I once took a friend who was reading for a town-planning degree to see Wollaton Hall, on the outskirts of Nottingham.
I told him it wouldn’t get planning permission now.
The crazy silhouette, high on the hill above the old village, was designed for Sir Francis Willoughby and “built with rare art” by Robert Smythson, the first man in England ever to call himself an architect.
It’s an Elizabethan progidy-house, defying logic and gravity to hoist an enormous prospect-room high above the great hall of a house that in addition had two long galleries.
The Prospect Room is amazing, both from outside and within its empty, extravagant space. It lacks a fireplace and has only the narrowest of staircases for access. It can never have been intended for any purpose other than looking down on the surrounding countryside.
Later generations of Willoughbys never seemed to know what to do with it: at one point it was used as a servants’ dormitory, called – after the custom – “Bedlam”, but the noise disturbed the whole house below.
It seems likely that Sir Francis, part way through the building-period, took it into his head to urge Smythson to build higher.
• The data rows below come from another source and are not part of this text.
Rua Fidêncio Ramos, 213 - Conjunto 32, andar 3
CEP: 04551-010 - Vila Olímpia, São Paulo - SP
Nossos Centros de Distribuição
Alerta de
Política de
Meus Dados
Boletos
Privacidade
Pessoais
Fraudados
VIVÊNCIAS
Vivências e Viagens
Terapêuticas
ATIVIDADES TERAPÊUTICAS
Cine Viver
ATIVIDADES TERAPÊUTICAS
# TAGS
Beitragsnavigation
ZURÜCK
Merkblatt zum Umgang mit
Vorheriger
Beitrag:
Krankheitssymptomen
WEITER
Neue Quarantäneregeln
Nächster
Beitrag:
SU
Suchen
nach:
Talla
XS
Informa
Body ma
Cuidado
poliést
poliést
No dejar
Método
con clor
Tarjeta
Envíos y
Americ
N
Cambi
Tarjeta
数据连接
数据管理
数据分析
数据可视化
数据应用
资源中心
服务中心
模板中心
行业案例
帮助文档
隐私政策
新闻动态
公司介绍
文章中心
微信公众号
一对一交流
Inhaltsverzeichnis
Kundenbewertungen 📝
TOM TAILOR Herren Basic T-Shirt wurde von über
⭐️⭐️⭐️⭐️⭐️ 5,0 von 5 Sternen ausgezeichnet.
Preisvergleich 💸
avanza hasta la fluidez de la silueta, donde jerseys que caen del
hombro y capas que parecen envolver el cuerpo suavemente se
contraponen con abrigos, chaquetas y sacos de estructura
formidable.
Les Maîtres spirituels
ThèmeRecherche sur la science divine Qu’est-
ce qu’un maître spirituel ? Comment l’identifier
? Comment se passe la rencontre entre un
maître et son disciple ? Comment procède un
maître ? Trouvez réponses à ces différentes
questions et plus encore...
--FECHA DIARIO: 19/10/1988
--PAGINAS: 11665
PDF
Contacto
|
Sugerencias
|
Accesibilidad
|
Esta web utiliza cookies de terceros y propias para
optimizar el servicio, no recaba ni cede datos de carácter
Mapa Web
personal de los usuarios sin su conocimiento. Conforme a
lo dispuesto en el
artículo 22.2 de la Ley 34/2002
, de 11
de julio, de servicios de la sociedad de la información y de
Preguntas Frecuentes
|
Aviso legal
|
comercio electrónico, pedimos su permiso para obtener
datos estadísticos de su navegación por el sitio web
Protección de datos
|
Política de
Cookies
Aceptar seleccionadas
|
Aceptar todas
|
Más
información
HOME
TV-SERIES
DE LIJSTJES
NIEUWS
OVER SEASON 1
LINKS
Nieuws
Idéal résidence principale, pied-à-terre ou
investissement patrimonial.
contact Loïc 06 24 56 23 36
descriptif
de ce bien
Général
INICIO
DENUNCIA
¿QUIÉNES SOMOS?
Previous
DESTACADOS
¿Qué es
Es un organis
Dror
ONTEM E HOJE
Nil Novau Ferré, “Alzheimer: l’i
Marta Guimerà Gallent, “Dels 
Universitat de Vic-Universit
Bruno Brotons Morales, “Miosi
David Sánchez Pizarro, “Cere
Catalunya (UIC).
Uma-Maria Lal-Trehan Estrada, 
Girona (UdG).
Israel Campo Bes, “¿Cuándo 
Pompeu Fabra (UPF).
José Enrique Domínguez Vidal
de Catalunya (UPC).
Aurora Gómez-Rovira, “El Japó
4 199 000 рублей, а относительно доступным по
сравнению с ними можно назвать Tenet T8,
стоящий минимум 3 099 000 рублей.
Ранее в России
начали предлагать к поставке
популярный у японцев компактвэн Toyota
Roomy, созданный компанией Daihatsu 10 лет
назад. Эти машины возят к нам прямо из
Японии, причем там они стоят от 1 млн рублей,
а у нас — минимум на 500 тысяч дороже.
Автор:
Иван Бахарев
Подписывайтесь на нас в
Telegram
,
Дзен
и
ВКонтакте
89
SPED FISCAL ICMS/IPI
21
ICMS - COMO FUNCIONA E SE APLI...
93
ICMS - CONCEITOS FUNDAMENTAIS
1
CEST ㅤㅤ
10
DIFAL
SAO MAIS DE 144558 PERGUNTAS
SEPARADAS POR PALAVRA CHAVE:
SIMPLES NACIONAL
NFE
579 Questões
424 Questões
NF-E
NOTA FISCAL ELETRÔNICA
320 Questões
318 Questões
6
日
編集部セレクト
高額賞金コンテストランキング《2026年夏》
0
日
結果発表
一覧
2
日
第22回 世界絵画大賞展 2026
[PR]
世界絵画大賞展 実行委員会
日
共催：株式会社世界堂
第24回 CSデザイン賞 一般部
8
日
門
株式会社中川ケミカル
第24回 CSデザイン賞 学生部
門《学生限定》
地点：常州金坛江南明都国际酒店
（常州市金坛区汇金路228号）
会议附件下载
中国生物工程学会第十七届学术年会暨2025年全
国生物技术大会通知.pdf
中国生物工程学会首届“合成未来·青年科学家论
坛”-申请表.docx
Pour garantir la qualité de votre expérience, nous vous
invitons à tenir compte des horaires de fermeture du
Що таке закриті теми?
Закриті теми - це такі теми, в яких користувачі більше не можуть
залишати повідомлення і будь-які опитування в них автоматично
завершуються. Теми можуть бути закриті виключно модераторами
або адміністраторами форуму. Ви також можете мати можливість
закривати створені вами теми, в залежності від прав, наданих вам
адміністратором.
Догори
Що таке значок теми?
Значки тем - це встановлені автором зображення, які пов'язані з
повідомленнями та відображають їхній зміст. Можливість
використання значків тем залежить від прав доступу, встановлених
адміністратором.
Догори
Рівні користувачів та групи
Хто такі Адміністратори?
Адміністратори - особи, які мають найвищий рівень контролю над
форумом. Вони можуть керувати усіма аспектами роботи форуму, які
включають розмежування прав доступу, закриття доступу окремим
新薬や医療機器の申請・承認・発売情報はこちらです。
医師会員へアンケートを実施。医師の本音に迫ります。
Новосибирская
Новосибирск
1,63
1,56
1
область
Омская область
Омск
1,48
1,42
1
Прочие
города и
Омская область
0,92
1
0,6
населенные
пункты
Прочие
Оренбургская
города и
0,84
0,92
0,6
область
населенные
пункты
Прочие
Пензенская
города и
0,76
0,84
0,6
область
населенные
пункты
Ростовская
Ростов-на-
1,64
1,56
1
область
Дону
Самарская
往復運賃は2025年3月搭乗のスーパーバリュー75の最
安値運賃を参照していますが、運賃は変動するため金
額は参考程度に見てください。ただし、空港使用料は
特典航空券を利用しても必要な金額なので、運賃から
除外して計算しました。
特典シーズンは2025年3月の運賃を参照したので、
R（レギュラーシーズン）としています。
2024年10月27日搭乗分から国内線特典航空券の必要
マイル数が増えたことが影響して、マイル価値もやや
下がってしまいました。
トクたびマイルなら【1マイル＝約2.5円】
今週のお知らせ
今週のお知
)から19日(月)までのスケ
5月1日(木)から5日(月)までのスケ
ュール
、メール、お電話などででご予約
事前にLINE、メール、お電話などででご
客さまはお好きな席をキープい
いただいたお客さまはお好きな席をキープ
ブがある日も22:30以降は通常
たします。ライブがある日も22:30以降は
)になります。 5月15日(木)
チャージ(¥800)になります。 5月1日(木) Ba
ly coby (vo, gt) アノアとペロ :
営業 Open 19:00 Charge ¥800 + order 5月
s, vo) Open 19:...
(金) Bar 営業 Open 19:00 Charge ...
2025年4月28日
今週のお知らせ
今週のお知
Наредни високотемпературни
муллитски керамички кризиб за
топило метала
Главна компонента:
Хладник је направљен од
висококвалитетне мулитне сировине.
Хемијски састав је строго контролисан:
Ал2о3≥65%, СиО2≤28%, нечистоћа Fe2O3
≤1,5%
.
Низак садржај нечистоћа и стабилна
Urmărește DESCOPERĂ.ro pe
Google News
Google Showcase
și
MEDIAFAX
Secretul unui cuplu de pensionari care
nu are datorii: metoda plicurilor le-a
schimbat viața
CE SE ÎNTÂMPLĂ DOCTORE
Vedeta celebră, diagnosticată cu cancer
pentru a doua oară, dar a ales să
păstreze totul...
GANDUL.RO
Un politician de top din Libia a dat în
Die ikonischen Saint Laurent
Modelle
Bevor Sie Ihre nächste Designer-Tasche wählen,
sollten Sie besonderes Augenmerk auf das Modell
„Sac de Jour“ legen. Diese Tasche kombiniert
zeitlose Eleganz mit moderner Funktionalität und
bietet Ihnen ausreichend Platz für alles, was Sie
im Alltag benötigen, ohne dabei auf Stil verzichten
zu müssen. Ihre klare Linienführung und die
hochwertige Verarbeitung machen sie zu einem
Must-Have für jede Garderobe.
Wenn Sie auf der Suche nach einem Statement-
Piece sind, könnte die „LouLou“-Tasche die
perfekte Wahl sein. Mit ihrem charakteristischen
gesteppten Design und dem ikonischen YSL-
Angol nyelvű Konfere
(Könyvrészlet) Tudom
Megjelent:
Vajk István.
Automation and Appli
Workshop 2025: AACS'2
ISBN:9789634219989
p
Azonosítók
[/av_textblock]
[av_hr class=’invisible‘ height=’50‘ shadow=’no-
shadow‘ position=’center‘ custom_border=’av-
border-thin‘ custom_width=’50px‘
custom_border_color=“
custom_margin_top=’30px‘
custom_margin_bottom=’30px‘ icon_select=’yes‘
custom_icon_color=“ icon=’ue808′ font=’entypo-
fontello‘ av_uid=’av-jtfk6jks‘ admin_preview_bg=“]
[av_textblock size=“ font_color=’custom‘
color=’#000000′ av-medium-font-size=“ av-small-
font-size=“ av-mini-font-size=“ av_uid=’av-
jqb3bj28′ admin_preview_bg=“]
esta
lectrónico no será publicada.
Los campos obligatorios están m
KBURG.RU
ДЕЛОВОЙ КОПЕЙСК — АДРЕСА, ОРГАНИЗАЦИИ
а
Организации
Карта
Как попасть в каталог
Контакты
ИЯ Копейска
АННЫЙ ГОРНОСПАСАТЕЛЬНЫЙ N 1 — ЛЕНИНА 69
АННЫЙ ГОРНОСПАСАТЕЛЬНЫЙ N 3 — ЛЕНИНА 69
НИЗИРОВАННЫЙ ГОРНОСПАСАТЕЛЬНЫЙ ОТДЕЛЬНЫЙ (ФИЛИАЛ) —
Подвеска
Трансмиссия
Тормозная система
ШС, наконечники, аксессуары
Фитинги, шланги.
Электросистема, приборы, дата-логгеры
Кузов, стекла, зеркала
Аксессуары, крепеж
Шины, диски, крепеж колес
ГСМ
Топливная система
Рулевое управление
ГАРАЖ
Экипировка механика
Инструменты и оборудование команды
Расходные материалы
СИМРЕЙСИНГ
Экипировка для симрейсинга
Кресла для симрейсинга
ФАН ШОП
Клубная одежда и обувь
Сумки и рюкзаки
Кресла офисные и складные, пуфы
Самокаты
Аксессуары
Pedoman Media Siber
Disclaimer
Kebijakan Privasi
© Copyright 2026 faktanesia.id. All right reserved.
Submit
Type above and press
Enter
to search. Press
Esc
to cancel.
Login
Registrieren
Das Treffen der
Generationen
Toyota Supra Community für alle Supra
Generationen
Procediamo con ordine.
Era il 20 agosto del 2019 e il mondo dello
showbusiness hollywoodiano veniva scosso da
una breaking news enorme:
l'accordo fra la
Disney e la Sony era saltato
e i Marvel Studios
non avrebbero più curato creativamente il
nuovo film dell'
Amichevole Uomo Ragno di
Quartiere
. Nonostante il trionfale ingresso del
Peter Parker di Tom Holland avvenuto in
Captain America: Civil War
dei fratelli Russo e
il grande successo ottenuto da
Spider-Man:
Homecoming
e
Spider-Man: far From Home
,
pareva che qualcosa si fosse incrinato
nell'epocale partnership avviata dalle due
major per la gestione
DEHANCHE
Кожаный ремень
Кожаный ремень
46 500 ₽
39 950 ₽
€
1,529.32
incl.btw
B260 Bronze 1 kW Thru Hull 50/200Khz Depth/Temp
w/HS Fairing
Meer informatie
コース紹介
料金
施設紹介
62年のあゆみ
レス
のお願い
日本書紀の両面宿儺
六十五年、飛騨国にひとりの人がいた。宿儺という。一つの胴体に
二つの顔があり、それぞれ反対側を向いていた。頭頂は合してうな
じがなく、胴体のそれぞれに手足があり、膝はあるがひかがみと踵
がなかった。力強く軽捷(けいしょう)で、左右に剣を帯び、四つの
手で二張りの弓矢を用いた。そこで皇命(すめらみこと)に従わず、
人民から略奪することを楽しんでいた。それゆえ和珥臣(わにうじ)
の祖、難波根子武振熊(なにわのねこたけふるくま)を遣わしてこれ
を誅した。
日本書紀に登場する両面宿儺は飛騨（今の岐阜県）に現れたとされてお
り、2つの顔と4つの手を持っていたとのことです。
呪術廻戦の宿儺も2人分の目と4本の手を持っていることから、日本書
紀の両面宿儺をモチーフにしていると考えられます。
The ‘Chinese lattice’ joists supporting the Great Hall ceiling would have been adequate to support a lead roof, but have proved too weak to carry the weight of the tower above: even in the late seventeenth century external buttresses were added at clerestory level to stabilise the structure.
Wollaton Hall is a fascinating, improbable place that has astonished visitors from the day it was built.
Indeed, it’s a wonder it’s still standing.